### THE DATA
______________________________

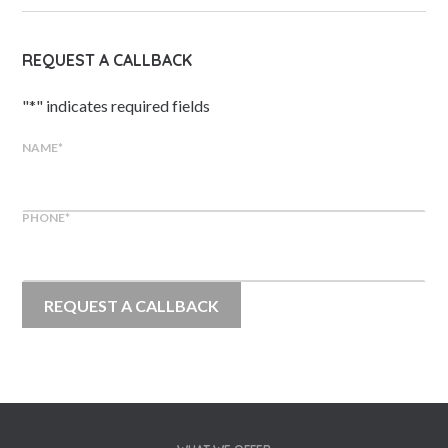
REQUEST A CALLBACK
"
*
" indicates required fields
NAME
*
PHONE
*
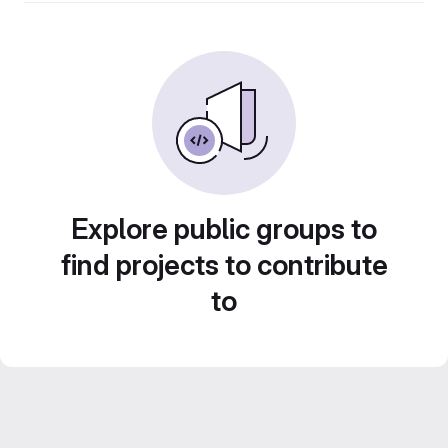
Explore public groups to
find projects to contribute
to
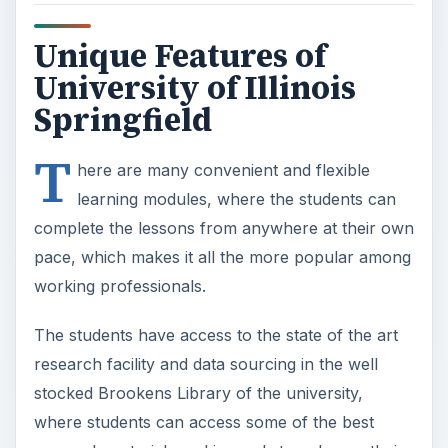
Unique Features of
University of Illinois
Springfield
T
here are many convenient and flexible
learning modules, where the students can
complete the lessons from anywhere at their own
pace, which makes it all the more popular among
working professionals.
The students have access to the state of the art
research facility and data sourcing in the well
stocked Brookens Library of the university,
where students can access some of the best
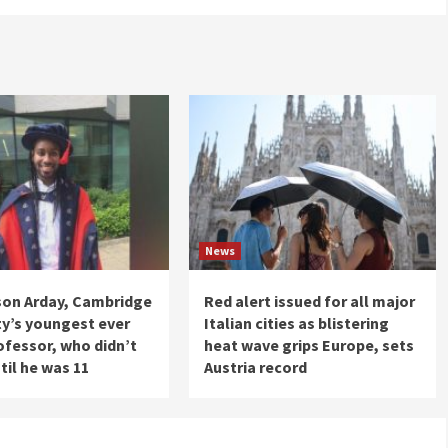
News
son Arday, Cambridge
Red alert issued for all major
ty’s youngest ever
Italian cities as blistering
ofessor, who didn’t
heat wave grips Europe, sets
til he was 11
Austria record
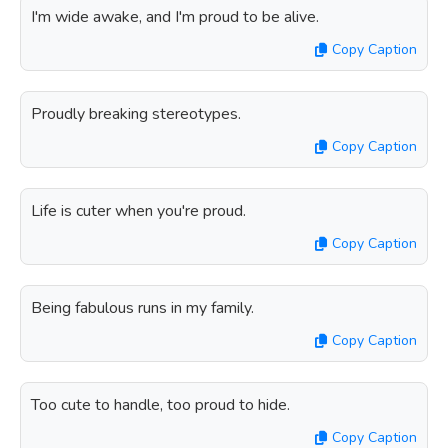
I'm wide awake, and I'm proud to be alive.
Copy Caption
Proudly breaking stereotypes.
Copy Caption
Life is cuter when you're proud.
Copy Caption
Being fabulous runs in my family.
Copy Caption
Too cute to handle, too proud to hide.
Copy Caption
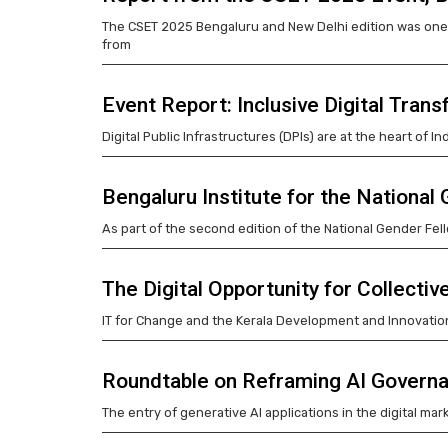
The CSET 2025 Bengaluru and New Delhi edition was one 
from
Event Report: Inclusive Digital Tra
Digital Public Infrastructures (DPIs) are at the heart of I
Bengaluru Institute for the National
As part of the second edition of the National Gender Fell
The Digital Opportunity for Collectiv
IT for Change and the Kerala Development and Innovation
Roundtable on Reframing AI Governa
The entry of generative AI applications in the digital ma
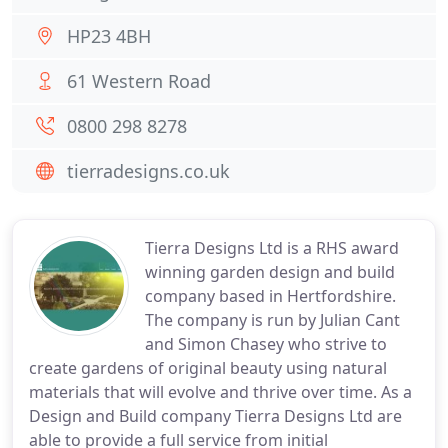
HP23 4BH
61 Western Road
0800 298 8278
tierradesigns.co.uk
Tierra Designs Ltd is a RHS award
winning garden design and build
company based in Hertfordshire.
The company is run by Julian Cant
and Simon Chasey who strive to
create gardens of original beauty using natural
materials that will evolve and thrive over time. As a
Design and Build company Tierra Designs Ltd are
able to provide a full service from initial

______________________________

### EXERCISE DIRECTIONS
The expected output is every entry above, character for character, with no pictures.

### REPLY
REQUEST A CALLBACK
"
*
" indicates required fields
NAME
*
PHONE
*
Explore public groups to
find projects to contribute
to
Unique Features of
University of Illinois
Springfield
T
here are many convenient and flexible
learning modules, where the students can
complete the lessons from anywhere at their own
pace, which makes it all the more popular among
working professionals.
The students have access to the state of the art
research facility and data sourcing in the well
stocked Brookens Library of the university,
where students can access some of the best
News
son Arday, Cambridge
Red alert issued for all major
ty’s youngest ever
Italian cities as blistering
ofessor, who didn’t
heat wave grips Europe, sets
til he was 11
Austria record
I'm wide awake, and I'm proud to be alive.
Copy Caption
Proudly breaking stereotypes.
Copy Caption
Life is cuter when you're proud.
Copy Caption
Being fabulous runs in my family.
Copy Caption
Too cute to handle, too proud to hide.
Copy Caption
The CSET 2025 Bengaluru and New Delhi edition was one 
from
Event Report: Inclusive Digital Tra
Digital Public Infrastructures (DPIs) are at the heart of I
Bengaluru Institute for the National
As part of the second edition of the National Gender Fell
The Digital Opportunity for Collectiv
IT for Change and the Kerala Development and Innovation
Roundtable on Reframing AI Governa
The entry of generative AI applications in the digital ma
HP23 4BH
61 Western Road
0800 298 8278
tierradesigns.co.uk
Tierra Designs Ltd is a RHS award
winning garden design and build
company based in Hertfordshire.
The company is run by Julian Cant
and Simon Chasey who strive to
create gardens of original beauty using natural
materials that will evolve and thrive over time. As a
Design and Build company Tierra Designs Ltd are
able to provide a full service from initial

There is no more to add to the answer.